Başımı içeri soktuğum halde, ilk başımdan kanlar damladığını gördüm.

Bilal baktı, “İki kaşın yarılmış” dedi. Aceleyle boynumdaki puşiyi çıkartıp başıma sardı. Şıp şıp! Başımdan kan damlıyordu. Kolonu kaldırmaya çalıştım. Olmadı. Bayram Ali ile Ömer Başçavuş geldi. Kolonu çektik. Ellerimizle kazımaya başladık. İlk önce Serdar Başçavuş’u çıkarttık. Serdar Başçavuş’un ayakları yamuk duruyordu. Ayakları kırılmış zannettik. Ama kırılmamıştı. Sonra yığının altından bir kol uzandığını gördük. Canhıraş eşelemeye başladık. Ve Tarık Başçavuş’u da oradan çıkardık.

Canlıydı!

Onları pançoya koyduk.

Baktım, herkes şehit ve yaralılara yardım ediyordu. Ben de devletin malzemelerini toplamaya başladım. O esnada kılıflı bir tabanca buldum. Her nedense tabancanın Sait Başçavuş’a ait olduğunu düşündüm. Ben orada malzeme toplarken Sait’i gördüm; “Sana bir şey olmadı mı Sait?” dedim.

“Olmadı” dedi.

Çok sonradan, Ruslar tarafından söylenmiş bir söz duyacaktık.

Bu askerce bir tespitti.

Biz Akil Dağı şehitlerini verince Ruslar demişti ki: “Artık Bab düştü.”

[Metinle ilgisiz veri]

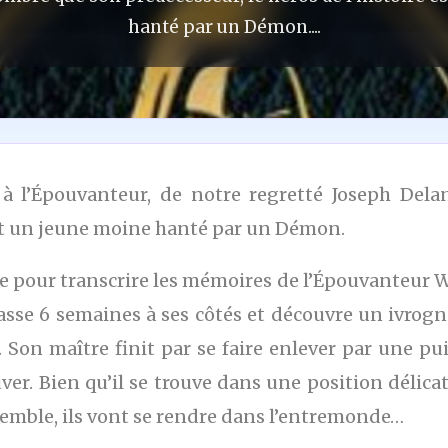
hanté par un Démon....
e à l’Épouvanteur, de notre regretté Joseph Del
 est un jeune moine hanté par un Démon.
e pour transcrire les mémoires de l’Épouvanteur Wi
asse 6 semaines à ses côtés et découvre un ivrog
. Son maître finit par se faire enlever par une p
ver. Bien qu’il se trouve dans une position délicat
nsemble, ils vont se rendre dans l’entremonde…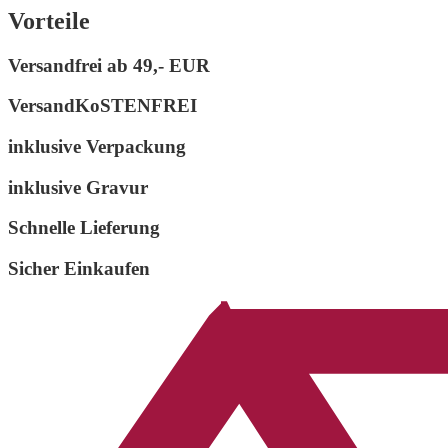
Vorteile
Abschlüsse
Menge
Versandfrei ab
49,- EUR
VersandKoSTENFREI
inklusive Verpackung
inklusive Gravur
Schnelle Lieferung
Sicher Einkaufen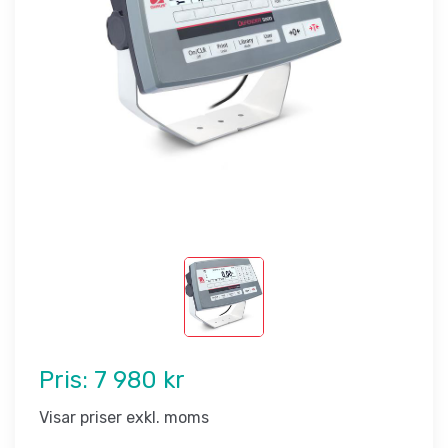
Pris:
7 980 kr
Visar priser exkl. moms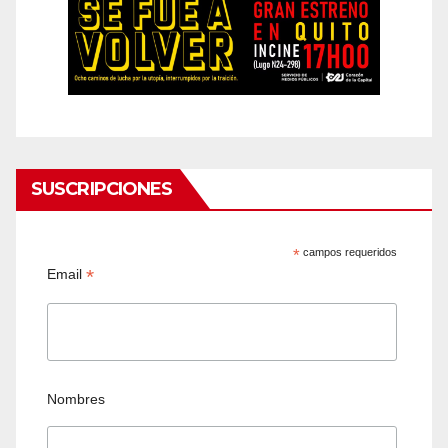
SUSCRIPCIONES
*
campos requeridos
*
Email
Nombres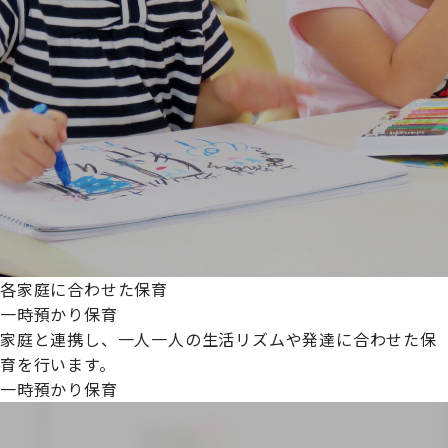
各家庭に合わせた保育
一時預かり保育
家庭と連携し、一人一人の生活リズムや発達に合わせた保
育を行います。
一時預かり保育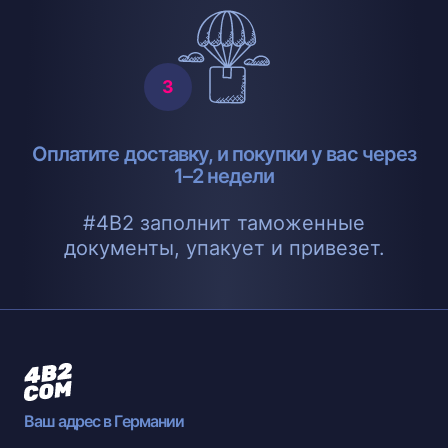
Оплатите доставку, и покупки у вас через
1–2 недели
#4B2 заполнит таможенные
документы, упакует и привезет.
Ваш адрес в Германии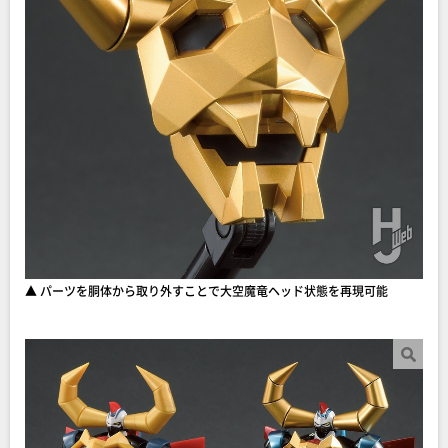
▲ パーツを胴体から取り外すことで大空魔竜ヘッド状態を再現可能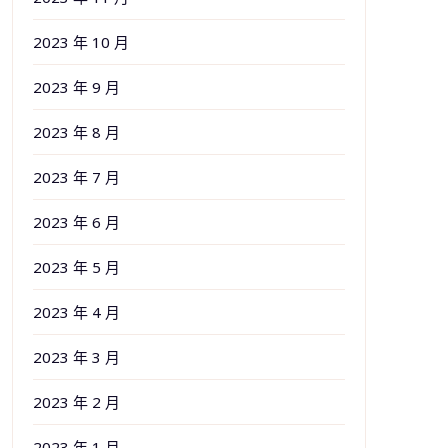
2023 年 10 月
2023 年 9 月
2023 年 8 月
2023 年 7 月
2023 年 6 月
2023 年 5 月
2023 年 4 月
2023 年 3 月
2023 年 2 月
2023 年 1 月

Sonra da eklemişlerdi: “Türkler artık bu işi bitirdi. Türk askeri bir yerde kendi kanını verirse bir daha orayı bırakmaz.”

PKK'NIN TANKIYLA ORADA TANIŞTIK
MENBİÇ tarafındaki Balaban köyünde PKK’nın toplandığını öğrendik. Sultan Murat Tugayı’yla birlikte üstlerine yürüdük. Engebeli bir araziydi. Burada bir sürprizle karşılaşacaktık. Bu köyde PKK’nın tankı vardı. Seçebildiğim kadarıyla bir T-62’ydi. Hem o tankla attılar hem de tanklarımıza dört güdümlü tanksavar roketi Cornet fırlattılar. PKK’nın tankıyla, daha doğrusu o tankın attığı mermiyle ilk kez orada tanıştık. Artık bizimkiler gümbürdemeye başladılar. 50-60 kişi vardı, bizim tanklar onları fena sopaladılar. Bizim zırhlılar PKK’nın elindeki ateş gücünü ve neler olabileceğini anlamıştı. Vurulmamak için önce keşif ve hedef tarifi, sonra süratle yaklaşıp, seri atış yapıyor ve mevzi değiştiriyorlardı.